William Edgeworth Beattie

Greenville, SC
William Edgeworth Beattie (1859 –   )

William Edgeworth Beattie was born on September 25, 1859 in Greenville, SC, the son of Hamlin Beattie and grandson of F.F. Beattie of Virginia.  The grandfather moved the family from Virginia and set up a mercantile business.  His father continued the business and founded the First National Bank in 1872.  Beattie graduated from school in Greenville, attended Princeton University and graduated in 1882.    His father hired him into the bank and there he labored for 22 years to become the Cashier.  He learned banking under his father’s tutelage.

In 1889, Mr. Joe D. Charles, who had served as President and Treasurer of the Reedy River Manufacturing Company, died.  The mill was reorganized as Conestee Mills and bought by Mr. Lewis Parker, Mr. F.F. Beattie and Captain Ellison A. Smyth.  William was named President and Treasurer but still remained as Cashier at First National Bank.  At the same time, Parker was President of the Victor Mill in Greer, SC as well as other mills.  Beattie was elected to the directorate.

Meanwhile a vacancy was created in the Presidency of Piedmont Manufacturing through the death of Col. James L. Orr.   Col.
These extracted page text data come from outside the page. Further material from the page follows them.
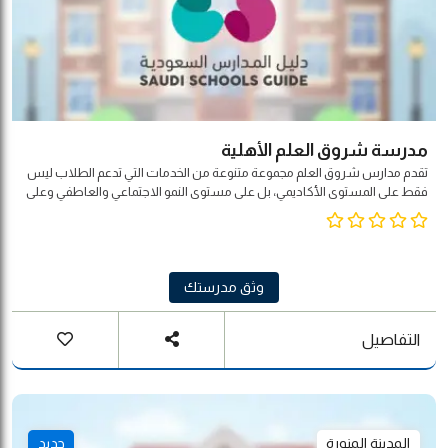
مدرسة شروق العلم الأهلية
تقدم مدارس شروق العلم مجموعة متنوعة من الخدمات التي تدعم الطلاب ليس
فقط على المستوى الأكاديمي، بل على مستوى النمو الاجتماعي والعاطفي وعلى
المستوى الصحي أيضًا. وتتيح المدرسة لجميع الطلاب إمكانية طلب المساعدة في
حل مشكلاتهم الشخصية أو الاجتماعية عن طريق الاتصال بأحد مستشاري
المدرسة ومناقشة أفضل الاستراتيجيات التي تساعدهم في حل المشكلات
وثق مدرستك
التفاصيل
المدينة المنورة
جديد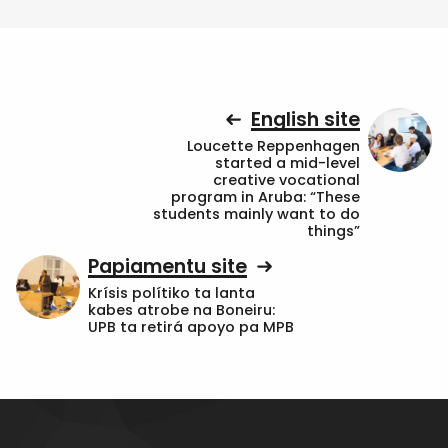
English site
Loucette Reppenhagen
started a mid-level
creative vocational
program in Aruba: “These
students mainly want to do
things”
Papiamentu site
Krísis polítiko ta lanta
kabes atrobe na Boneiru:
UPB ta retirá apoyo pa MPB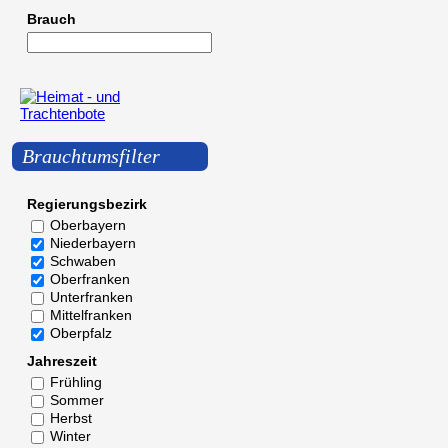
Brauch
Brauchtumsfilter
Regierungsbezirk
Oberbayern
Niederbayern
Schwaben
Oberfranken
Unterfranken
Mittelfranken
Oberpfalz
Jahreszeit
Frühling
Sommer
Herbst
Winter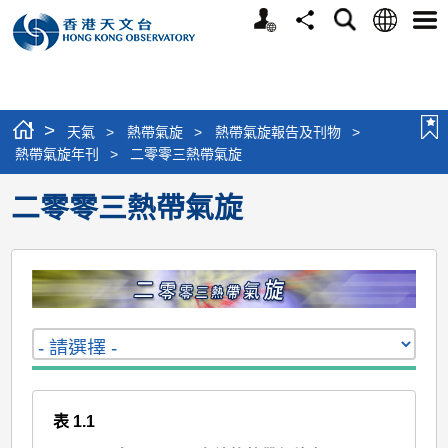
個
語
搜
分
選
人
言
尋
享
單
版
網
站
>
天氣
>
熱帶氣旋
>
熱帶氣旋報告及刊物
>
熱帶氣旋年刊
>
二零零三熱帶氣旋
二零零三熱帶氣旋
表 1.1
H.P. Hammett, who served as President for many years, organized the plant in 1873.     Upon his death, Mr. R.L. McCaughrin succeeded to the Presidency for a short time and then to Orr, the son-in- law of the founder, Hammett.  Upon the death of Orr in 1905, Beattie was elected President and Treasurer of Piedmont.  He gave up his positions with the Reedy River Manufacturing Company and the bank.

A biography of Beattie was published in a collection of  biographies: Men of Mark in South Carolina in 1907. 3

In 1914, the Parker Cotton Mills Company, the result of the merger in 1911 of 16 mills by Lewis W. Parker became insolvent.  Following re-organization, the company continued as Victor-Monaghan Company with M.C. Branch as President and Beattie as Vice-President and Treasurer.  In 1920, Branch resigned and Beattie was elected president for three years.  The combination of Piedmont and Victor-Monaghan gave Beattie command of one of the largest group of spindles in the South.*

*The greatest number of spindles in the South. Victor-Monaghan Group with eight mills according to Mill News in 1920:

  • Monaghan, Greenville, S. C.
  • Victor, Greer S. C.
  • Greer, Greer, S. C.
  • Apalache, Arlington, S. C. (a suburb of Greer) Note: The Apalache Mill has been converted to condos.
  • Seneca, Seneca, S. C.
  • Walhalla, Walhalla, S. C.
  • Wallace, Jonesville, S. C.
  • Ottaray, Union, S. C.  Note: Ottaray became part of the Deering-Milliken Company.

One of the most unusual clubs is what is known as the Fixit Club within the Victor-Monaghan Mills. It is composed of the superintendents, overseers and section men of the mills. They hold monthly meetings for the purpose of discussing practical questions of how to improve their work. There they swap ideas and get the other fellow’s opinion. Once every three months the superintendents and overseers of all the mills meet for joint discussion. This club has developed into one of the best organizations of the mills.  Mill News

In 1923, at age 64, Beattie turned over operation of Piedmont to his oldest son, Samuel Marshall Beattie.  The Victor-Monaghan portion was turned over to Thomas M. Marchant.

No obituary can be found by electronic search (GM).  Beattie was apparently alive in 1934 when Jacobs wrote The Pioneer and included Beattie as one of the leading textile minds in the South.


  1. Jacobs, William Plumer. 1935. The Pioneer. Clinton, S.C.: Jacobs & Co. Press.
  2. http://docsouth.unc.edu/nc/millnews/millnews.html Vol. XXII, No. 16 Oct 14,1920 Victor-Monaghan Group page 62-3 Accessed April 17, 2008.
  3. www.archive.org/details/menofmarkinsouth03hemp Accessed February 19, 2009.